--- TASK ---
The reply to the records below should contain exactly the lines from the line with "Signaler un contenu illicite (289, 1306)" through the line with "Saint-rémy numérique (500, 1982)", and nothing besides.

Segment Start: DATA EXCERPTS

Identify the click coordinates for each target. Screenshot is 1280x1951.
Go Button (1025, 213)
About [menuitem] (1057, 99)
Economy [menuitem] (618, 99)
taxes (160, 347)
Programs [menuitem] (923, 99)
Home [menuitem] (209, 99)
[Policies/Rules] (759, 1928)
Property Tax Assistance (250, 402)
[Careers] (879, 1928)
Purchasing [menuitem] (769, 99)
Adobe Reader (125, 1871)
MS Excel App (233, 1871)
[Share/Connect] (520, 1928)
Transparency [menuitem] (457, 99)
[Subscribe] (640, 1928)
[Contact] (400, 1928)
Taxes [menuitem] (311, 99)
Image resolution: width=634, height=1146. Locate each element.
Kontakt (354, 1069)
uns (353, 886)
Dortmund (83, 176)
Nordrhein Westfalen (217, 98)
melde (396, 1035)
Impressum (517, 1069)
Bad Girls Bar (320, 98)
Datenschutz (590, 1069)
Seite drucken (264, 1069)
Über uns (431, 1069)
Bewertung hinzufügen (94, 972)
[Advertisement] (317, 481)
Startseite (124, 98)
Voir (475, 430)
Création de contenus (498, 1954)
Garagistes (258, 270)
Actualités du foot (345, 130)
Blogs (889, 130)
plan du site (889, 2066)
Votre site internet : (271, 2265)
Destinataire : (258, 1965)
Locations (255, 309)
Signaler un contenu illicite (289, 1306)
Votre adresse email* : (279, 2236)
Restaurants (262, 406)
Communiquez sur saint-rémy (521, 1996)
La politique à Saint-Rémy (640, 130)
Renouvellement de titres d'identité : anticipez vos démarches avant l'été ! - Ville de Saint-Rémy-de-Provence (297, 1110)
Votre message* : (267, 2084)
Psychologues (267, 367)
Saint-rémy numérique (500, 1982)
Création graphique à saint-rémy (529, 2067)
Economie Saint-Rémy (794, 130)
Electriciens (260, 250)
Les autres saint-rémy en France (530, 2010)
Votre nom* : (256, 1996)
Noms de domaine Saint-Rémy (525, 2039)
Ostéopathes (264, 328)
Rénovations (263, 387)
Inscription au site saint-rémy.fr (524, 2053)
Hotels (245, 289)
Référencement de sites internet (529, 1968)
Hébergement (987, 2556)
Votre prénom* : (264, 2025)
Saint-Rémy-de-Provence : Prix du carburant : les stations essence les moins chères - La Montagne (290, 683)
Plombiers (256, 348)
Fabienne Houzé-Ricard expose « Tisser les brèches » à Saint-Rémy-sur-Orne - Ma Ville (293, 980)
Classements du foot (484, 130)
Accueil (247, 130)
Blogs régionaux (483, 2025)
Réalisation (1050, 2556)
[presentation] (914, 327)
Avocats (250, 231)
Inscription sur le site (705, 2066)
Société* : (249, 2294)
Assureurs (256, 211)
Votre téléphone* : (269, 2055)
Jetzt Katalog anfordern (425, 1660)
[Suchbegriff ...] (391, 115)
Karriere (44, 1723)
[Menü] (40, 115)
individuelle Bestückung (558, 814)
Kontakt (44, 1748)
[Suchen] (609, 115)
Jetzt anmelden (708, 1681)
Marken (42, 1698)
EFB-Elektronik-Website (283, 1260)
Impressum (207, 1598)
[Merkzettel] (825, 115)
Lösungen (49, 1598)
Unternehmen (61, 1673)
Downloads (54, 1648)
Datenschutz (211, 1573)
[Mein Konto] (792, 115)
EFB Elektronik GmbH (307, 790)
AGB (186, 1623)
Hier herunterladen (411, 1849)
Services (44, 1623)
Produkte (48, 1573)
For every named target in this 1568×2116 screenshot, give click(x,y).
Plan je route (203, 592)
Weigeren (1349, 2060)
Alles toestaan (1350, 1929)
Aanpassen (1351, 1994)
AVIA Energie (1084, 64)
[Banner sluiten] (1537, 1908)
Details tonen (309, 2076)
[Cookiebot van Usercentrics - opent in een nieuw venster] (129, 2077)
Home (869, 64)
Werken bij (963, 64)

Segment End: DATA EXCERPTS

--- SOLUTION TO THIS EXERCISE ---
Signaler un contenu illicite (289, 1306)
Votre adresse email* : (279, 2236)
Restaurants (262, 406)
Communiquez sur saint-rémy (521, 1996)
La politique à Saint-Rémy (640, 130)
Renouvellement de titres d'identité : anticipez vos démarches avant l'été ! - Ville de Saint-Rémy-de-Provence (297, 1110)
Votre message* : (267, 2084)
Psychologues (267, 367)
Saint-rémy numérique (500, 1982)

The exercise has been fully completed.